Despite Diego’s takedown/top-game usually helping him win rounds, he’ll also use his said skills to take breaks in key positions. Inside the guard particularly is where Diego’s been caught speeding (or sleeping depending on viewpoint), as we’ve seen him somewhat consistently swept or threatened here. It’s hard to tell Brandao’s intent, much less his mindset in these exchanges, but it appears he’s so confident in his defense & skills, that he almost allows submission catches as he’ll often lackadaisically flow and escape from them. Though these transitions have opened up opportunities for Brandao in the past, it’s this specific area where “T-City” gets his name and makes his money. Couple Brian’s relentless work-rate off his back with Diego’s exertion issues, and I feel Ortega’s style will wear down the do or die nature of his Brazilian opponent.
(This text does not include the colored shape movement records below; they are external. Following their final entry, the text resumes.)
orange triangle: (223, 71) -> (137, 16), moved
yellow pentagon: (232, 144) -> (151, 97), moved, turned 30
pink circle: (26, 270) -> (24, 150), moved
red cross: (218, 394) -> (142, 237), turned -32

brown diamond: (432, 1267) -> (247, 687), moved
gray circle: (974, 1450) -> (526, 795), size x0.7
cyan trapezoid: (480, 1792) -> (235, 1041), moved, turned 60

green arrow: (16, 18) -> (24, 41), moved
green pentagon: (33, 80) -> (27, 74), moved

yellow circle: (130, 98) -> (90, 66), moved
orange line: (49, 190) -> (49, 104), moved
Official Pick: Ortega – Inside the distance


Abel Trujillo (12-7-1)

Staple info:

  • Height: 5’8″ Age: 32 Weight: 155 lbs Reach: 70″
  • Last Fight: Submission loss / Gleison Tibau (11-7-15)
  • Camp: Blackzilians (Florida)
  • Stance/Striking Style: Orthodox / Kickboxing
  • Risk Management: Fair

Supplemental info:
+   NAIA Collegiate Wrestler
+   7 KO/TKO Victories
+   5 first round finishes
+   KO power / heavy hands
+   Strong power-double TD
+   Accurate & hard ground striker
+   Difficult to hold down
^   Effective scrambler
+   Deadly right hand
^   Closes distance well
+   Dangerous knees
–    Head often upright
–    Hands retract low off strikes
^   Counter availabilities


Tony Sims (12-3)

Staple info:

  • Height: 5’11” Age: 30 Weight: 155 lbs Reach: 70″
  • Last Fight: Dec loss / Olivier Aubin Mercier (8-23-15)
  • Camp: Elevation Fight Team (Denver, CO)
  • Stance/Striking Style: Switch-stance / Boxing
  • Risk Management: Good

Supplemental info:
+   Regional MMA Titles
+   7x State Boxing Champ
+   Purple Belt BJJ
+   8 first round finishes
+   10 KO victories
+   Wrestling base
^   Well timed double-leg
+   KO power
+   Accurate striker
^   Dangerous L. Hook – R. Hand
+   Excellent footwork
^   Manages distance well
–    Struggles against fence
^   TD & Control availabilities


Once again the UFC will look to it’s exciting Lightweight Division to kick off the main card, as Tony Sims draws the always dangerous Abel Trujillo. Despite this match being put together rather quickly, both men seem more than ready & willing as they’ll each attempt to get back in the win column. Given both fighters style of “Strikers with a Wrestling base“, I expect this match to be largely contested (and likely decided) on the feet. Training with the Blackzillians, Trujillo has made major leaps in his striking game under the tutelage of Henri Hooft. Possessing natural one-punch power, Henry has helped Abel shore up his technique and open up his game.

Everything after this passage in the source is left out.